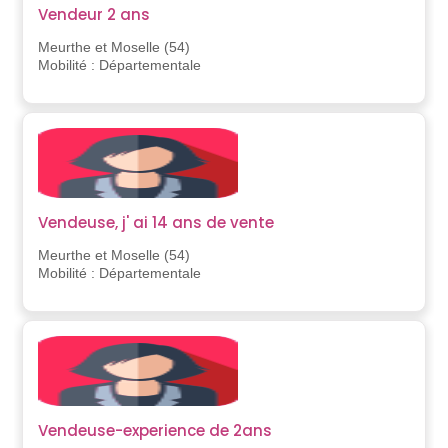
Vendeur 2 ans
Meurthe et Moselle (54)
Mobilité : Départementale
Vendeuse, j' ai 14 ans de vente
Meurthe et Moselle (54)
Mobilité : Départementale
Vendeuse-experience de 2ans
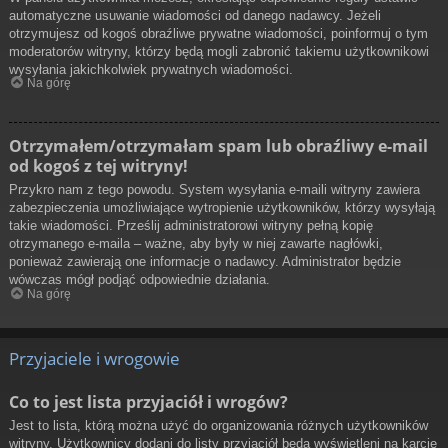
automatyczne usuwanie wiadomości od danego nadawcy. Jeżeli
otrzymujesz od kogoś obraźliwe prywatne wiadomości, poinformuj o tym
moderatorów witryny, którzy będą mogli zabronić takiemu użytkownikowi
wysyłania jakichkolwiek prywatnych wiadomości.
Na górę
Otrzymałem/otrzymałam spam lub obraźliwy e-mail
od kogoś z tej witryny!
Przykro nam z tego powodu. System wysyłania e-maili witryny zawiera
zabezpieczenia umożliwiające wytropienie użytkowników, którzy wysyłają
takie wiadomości. Prześlij administratorowi witryny pełną kopię
otrzymanego e-maila – ważne, aby były w niej zawarte nagłówki,
ponieważ zawierają one informacje o nadawcy. Administrator będzie
wówczas mógł podjąć odpowiednie działania.
Na górę
Przyjaciele i wrogowie
Co to jest lista przyjaciół i wrogów?
Jest to lista, którą można użyć do organizowania różnych użytkowników
witryny. Użytkownicy dodani do listy przyjaciół będą wyświetleni na karcie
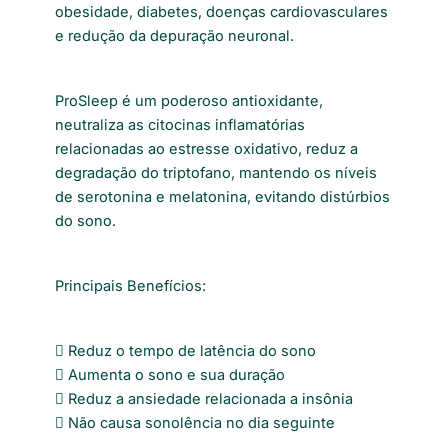
obesidade, diabetes, doenças cardiovasculares
e redução da depuração neuronal.
ProSleep é um poderoso antioxidante,
neutraliza as citocinas inflamatórias
relacionadas ao estresse oxidativo, reduz a
degradação do triptofano, mantendo os níveis
de serotonina e melatonina, evitando distúrbios
do sono.
Principais Benefícios:
 Reduz o tempo de latência do sono
 Aumenta o sono e sua duração
 Reduz a ansiedade relacionada a insônia
 Não causa sonolência no dia seguinte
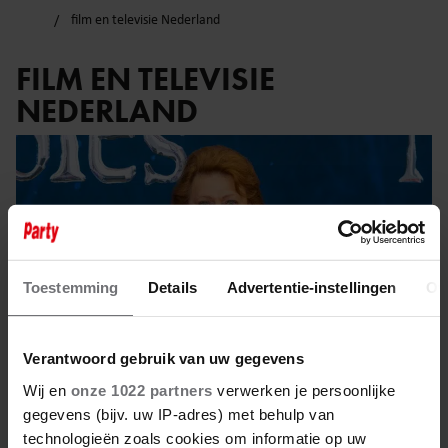
film en televisie Nederland
FILM EN TELEVISIE
NEDERLAND
Toestemming
Details
Advertentie-instellingen
Ov
Verantwoord gebruik van uw gegevens
Wij en
onze 1022 partners
verwerken je persoonlijke
gegevens (bijv. uw IP-adres) met behulp van
technologieën zoals cookies om informatie op uw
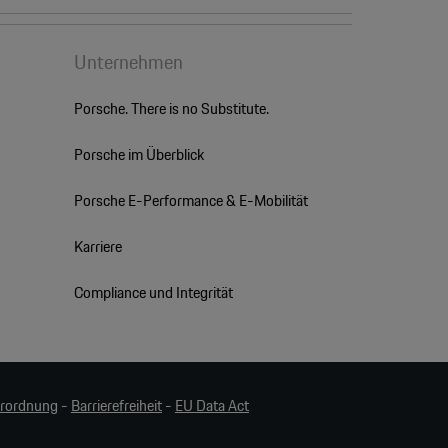
Unternehmen
Porsche. There is no Substitute.
Porsche im Überblick
Porsche E-Performance & E-Mobilität
Karriere
Compliance und Integrität
erordnung
-
Barrierefreiheit
-
EU Data Act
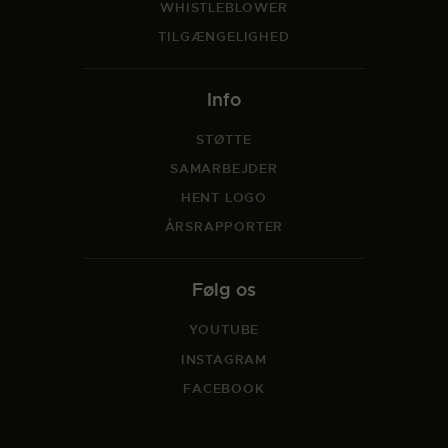
WHISTLEBLOWER
TILGÆNGELIGHED
Info
STØTTE
SAMARBEJDER
HENT LOGO
ÅRSRAPPORTER
Følg os
YOUTUBE
INSTAGRAM
FACEBOOK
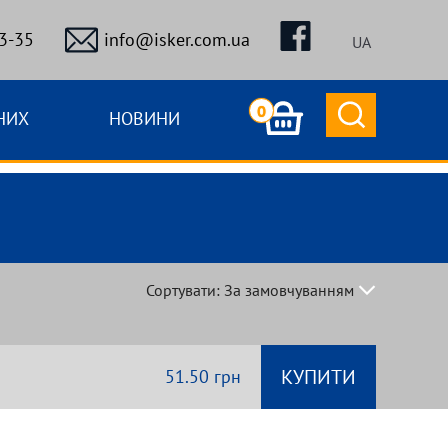
3-35
info@isker.com.ua
UA
0
НИХ
НОВИНИ
Сортувати: За замовчуванням
За замовчуванням
Назва (А - Я)
КУПИТИ
51.50 грн
Назва (Я - А)
Ціна (низька > висока)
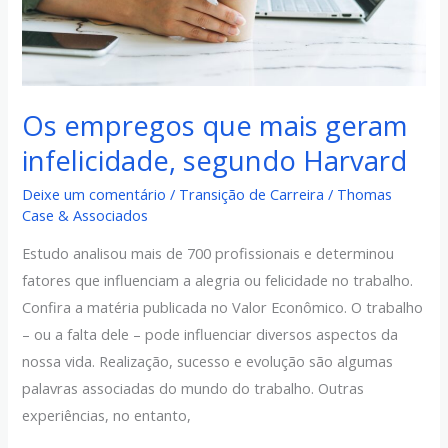
Harvard
Os empregos que mais geram
infelicidade, segundo Harvard
Deixe um comentário
/
Transição de Carreira
/
Thomas
Case & Associados
Estudo analisou mais de 700 profissionais e determinou
fatores que influenciam a alegria ou felicidade no trabalho.
Confira a matéria publicada no Valor Econômico. O trabalho
– ou a falta dele – pode influenciar diversos aspectos da
nossa vida. Realização, sucesso e evolução são algumas
palavras associadas do mundo do trabalho. Outras
experiências, no entanto,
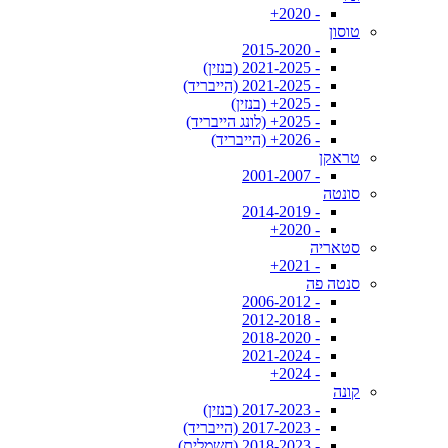
- 2020+
טוסון
- 2015-2020
- 2021-2025 (בנזין)
- 2021-2025 (הייבריד)
- 2025+ (בנזין)
- 2025+ (לונג הייבריד)
- 2026+ (הייבריד)
טראקן
- 2001-2007
סונטה
- 2014-2019
- 2020+
סטאריה
- 2021+
סנטה פה
- 2006-2012
- 2012-2018
- 2018-2020
- 2021-2024
- 2024+
קונה
- 2017-2023 (בנזין)
- 2017-2023 (הייבריד)
- 2018-2023 (חשמלית)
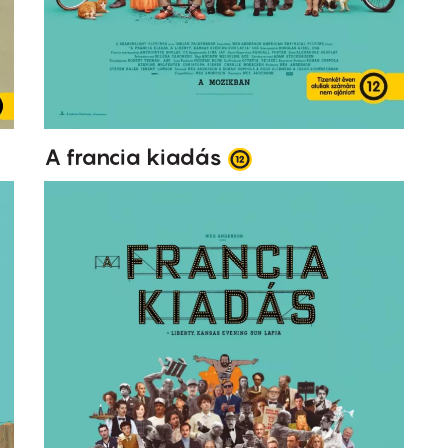
A francia kiadás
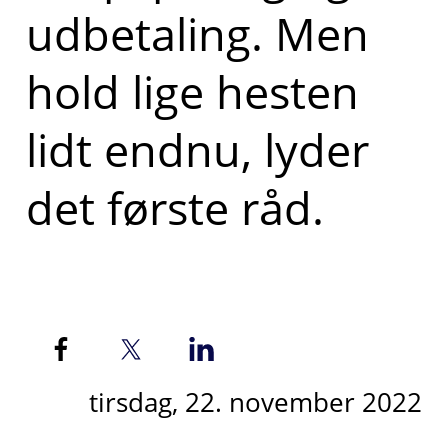
udbetaling. Men
hold lige hesten
lidt endnu, lyder
det første råd.
tirsdag, 22. november 2022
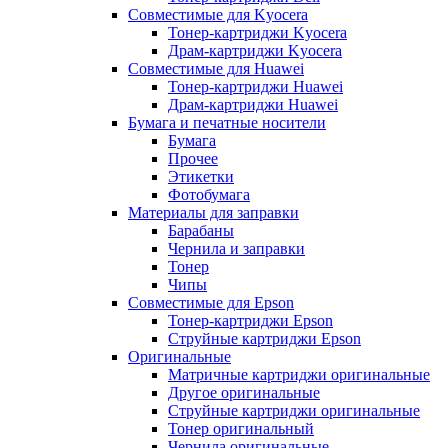
Совместимые для Kyocera
Тонер-картриджи Kyocera
Драм-картриджи Kyocera
Совместимые для Huawei
Тонер-картриджи Huawei
Драм-картриджи Huawei
Бумага и печатные носители
Бумага
Прочее
Этикетки
Фотобумага
Материалы для заправки
Барабаны
Чернила и заправки
Тонер
Чипы
Совместимые для Epson
Тонер-картриджи Epson
Струйные картриджи Epson
Оригинальные
Матричные картриджи оригинальные
Другое оригинальные
Струйные картриджи оригинальные
Тонер оригинальный
Чернила оригинальные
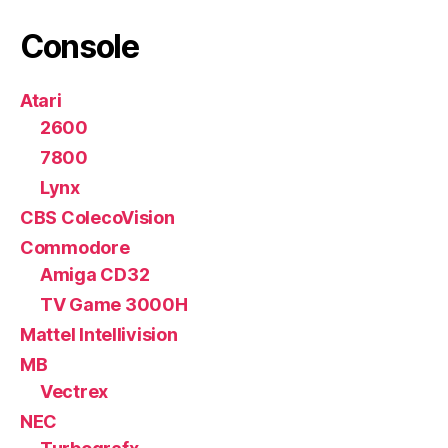
Console
Atari
2600
7800
Lynx
CBS ColecoVision
Commodore
Amiga CD32
TV Game 3000H
Mattel Intellivision
MB
Vectrex
NEC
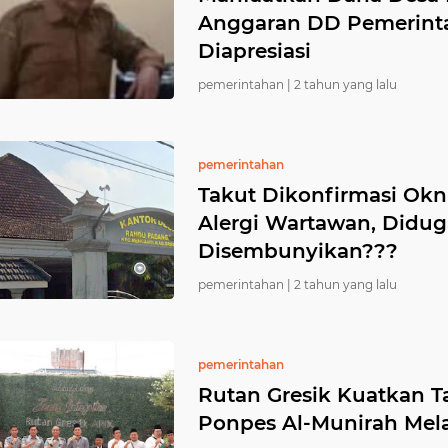
Anggaran DD Pemerinta
Diapresiasi
pemerintahan |
2 tahun yang lalu
pemerintahan
Takut Dikonfirmasi O
Alergi Wartawan, Didu
Disembunyikan???
pemerintahan |
2 tahun yang lalu
pemerintahan
Rutan Gresik Kuatkan T
Ponpes Al-Munirah Melal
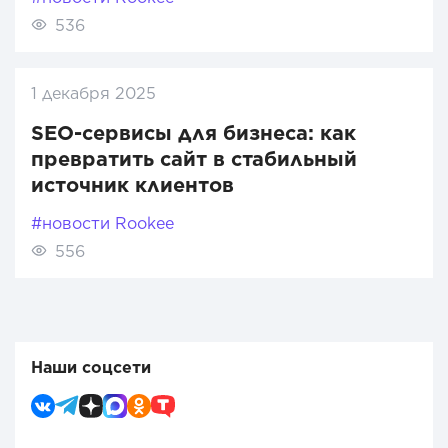
536
1 декабря 2025
SEO-сервисы для бизнеса: как
превратить сайт в стабильный
источник клиентов
#новости Rookee
556
Наши соцсети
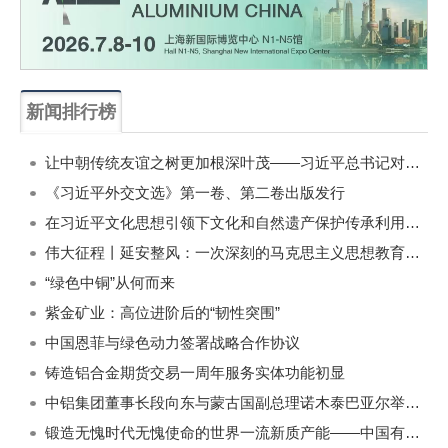
新闻排行榜
一周
每月
让中朝传统友谊之树更加根深叶茂——习近平总书记对朝鲜进行国事访问纪实
《习近平外交文选》第一卷、第二卷出版发行
在习近平文化思想引领下文化和自然遗产保护传承利用工作开创新局面
伟大征程丨延安整风：一次深刻的马克思主义思想教育运动
“绿色中铜”从何而来
紫金矿业：高位进阶后的“韧性突围”
中国恩菲与绿色动力签署战略合作协议
铸造铝合金期货交易一周年服务实体功能初显
中铝集团董事长段向东与蒙古国副总理诺木泰巴亚尔举行会谈
锻造无愧时代无愧使命的世界一流新质产能——中国有色金属工业的战略应对与破局之道（二）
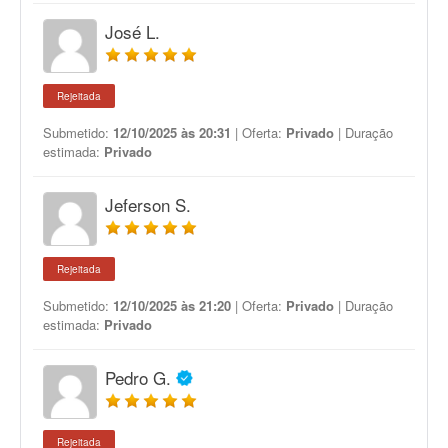
José L.
Rejeitada
Submetido:
12/10/2025 às 20:31
| Oferta:
Privado
| Duração
estimada:
Privado
Jeferson S.
Rejeitada
Submetido:
12/10/2025 às 21:20
| Oferta:
Privado
| Duração
estimada:
Privado
Pedro G.
Rejeitada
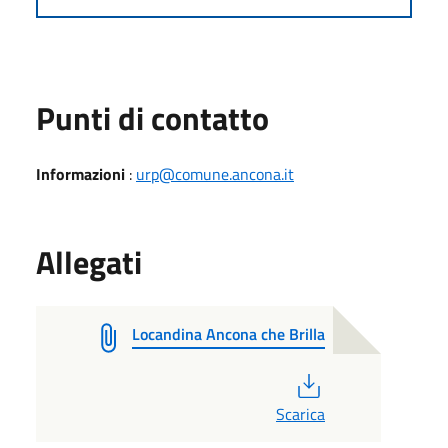
Punti di contatto
Informazioni
:
urp@comune.ancona.it
Allegati
Locandina Ancona che Brilla
PDF
Scarica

━━━━━━━━━━━━━━━━━━━━━━━━━━━━━━

• _PROBLEM TO SOLVE_: Return only the number of lines in the preceding records that contain the string "картриджи".

• _RESPONSE AREA_: 8